» **Your goal**
From the line that contains "that implements the SSH2 protocol. Remote" to the last line of the data, every line is to be transcribed exactly; no other line is to be included.

» **Records**

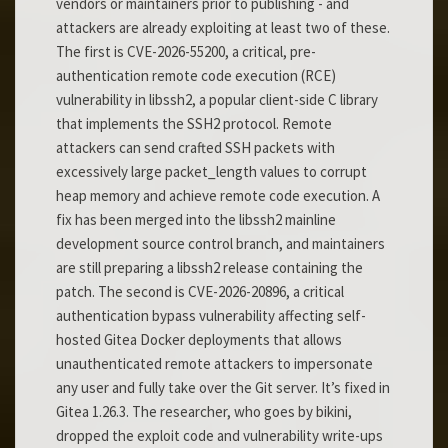
vendors or maintainers prior to publishing - and
attackers are already exploiting at least two of these.
The first is CVE-2026-55200, a critical, pre-
authentication remote code execution (RCE)
vulnerability in libssh2, a popular client-side C library
that implements the SSH2 protocol. Remote
attackers can send crafted SSH packets with
excessively large packet_length values to corrupt
heap memory and achieve remote code execution. A
fix has been merged into the libssh2 mainline
development source control branch, and maintainers
are still preparing a libssh2 release containing the
patch. The second is CVE-2026-20896, a critical
authentication bypass vulnerability affecting self-
hosted Gitea Docker deployments that allows
unauthenticated remote attackers to impersonate
any user and fully take over the Git server. It’s fixed in
Gitea 1.26.3. The researcher, who goes by bikini,
dropped the exploit code and vulnerability write-ups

» **Reply to the task**
that implements the SSH2 protocol. Remote
attackers can send crafted SSH packets with
excessively large packet_length values to corrupt
heap memory and achieve remote code execution. A
fix has been merged into the libssh2 mainline
development source control branch, and maintainers
are still preparing a libssh2 release containing the
patch. The second is CVE-2026-20896, a critical
authentication bypass vulnerability affecting self-
hosted Gitea Docker deployments that allows
unauthenticated remote attackers to impersonate
any user and fully take over the Git server. It’s fixed in
Gitea 1.26.3. The researcher, who goes by bikini,
dropped the exploit code and vulnerability write-ups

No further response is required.